Reklama

Nie żałuję, że nie mam dzieci

Niektórzy nazywają ją Czarną Mambą i drżą przed jej oceną. Inni cenią jej kunszt i uważają, że jest świetną tancerką i nauczycielką.

Od pierwszej edycji zasiada w jury Tańca z gwiazdami. Zawsze była pani miłośniczką czerni?

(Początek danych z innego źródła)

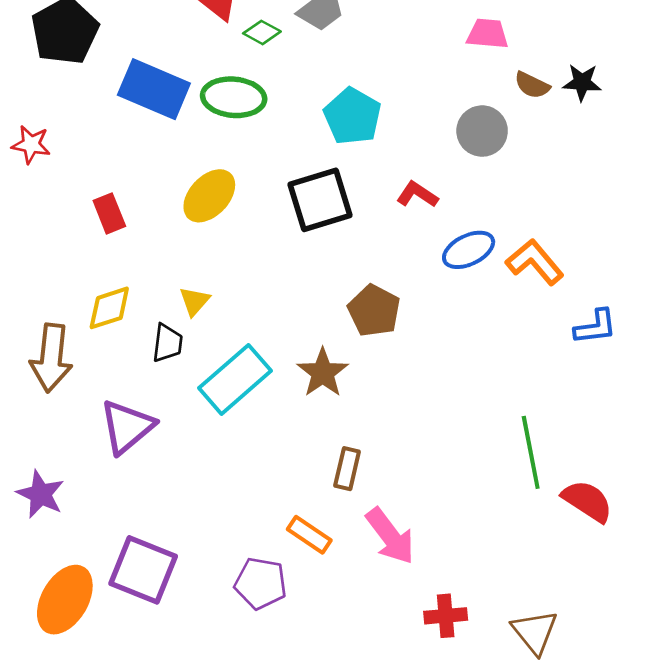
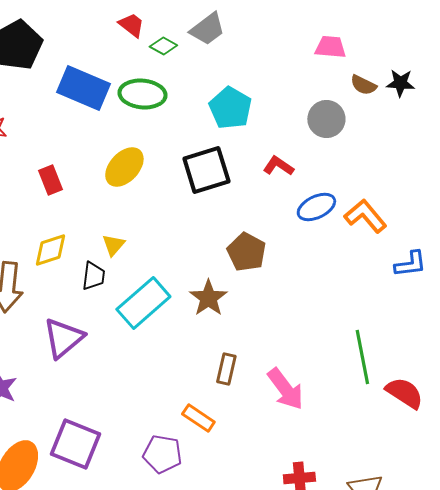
pink arrow: (390, 536) -> (285, 389), moved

Iwona Pavlović: Nie. Na starych zdjęciach jestem ubrana w biel, czerwień i róż. Ale zawsze pojawiał się też kolor czarny. W końcu uznałam, że jednak potrzebuję więcej… czerni w czerni! Teraz jest więc odwrotnie, w mojej garderobie pojawia się najwyżej malutki inny akcent kolorystyczny.

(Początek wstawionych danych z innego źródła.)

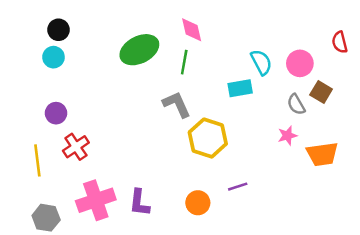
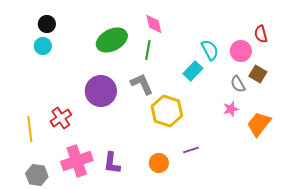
red semicircle: (340, 42) -> (261, 34), moved
cyan rectangle: (240, 88) -> (193, 71), turned -36
purple circle: (56, 113) -> (101, 91), moved, size x1.8
orange trapezoid: (322, 154) -> (259, 124), turned 136

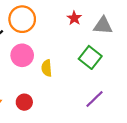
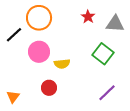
yellow semicircle: (47, 68) -> (62, 64), turned -91
red circle: (24, 102) -> (49, 88), moved

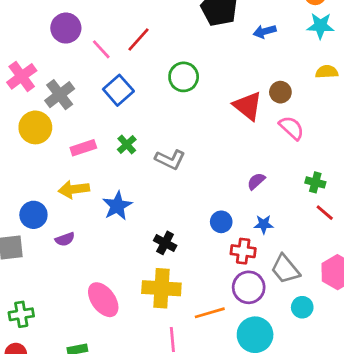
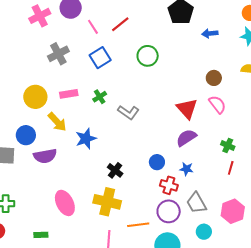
pink cross: (22, 76) -> (40, 16), moved
red triangle: (248, 106) -> (187, 109), moved
yellow circle: (35, 127) -> (35, 97), moved
purple semicircle: (256, 181) -> (186, 138), size x1.5
yellow arrow: (74, 189) -> (57, 122), turned -135
red line: (325, 213) -> (231, 168), turned 56
purple semicircle: (65, 239) -> (45, 156), size x1.6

Ale nie oznacza to depresyjnej osobowości?

- Nie! Wręcz przeciwnie, błysk w oku mam zawsze. Odziedziczyłam go po mamie i po tacie. Moi rodzice do końca, bo tata już nie żyje, tryskali energią. Mama ma 78 lat, jest po operacji biodra, ale wciąż skacze, tańczy.

Reklama

Jest z pani dumna?

- Tak, aczkolwiek zwraca mi często uwagę: bardzo ładnie mówiłaś, ale włoski mogłaś zrobić inaczej, tu podkręcić, tam zawinąć...

A jak się pani czuje w małżeństwie?

- Świetnie! Mówi się, że po ślubie będzie jeszcze gorzej. A ja mogę powiedzieć, że wręcz przeciwnie. Czuję, że kwitnę, cieszę się dniem codziennym, bo znalazłam odpowiedniego człowieka. Jeżeli coś się zmieniło, to tylko na lepsze. Oby tak dalej.

Jest pani rzadkim przypadkiem kobiety, która nie ma dzieci i wygląda na szczęśliwą…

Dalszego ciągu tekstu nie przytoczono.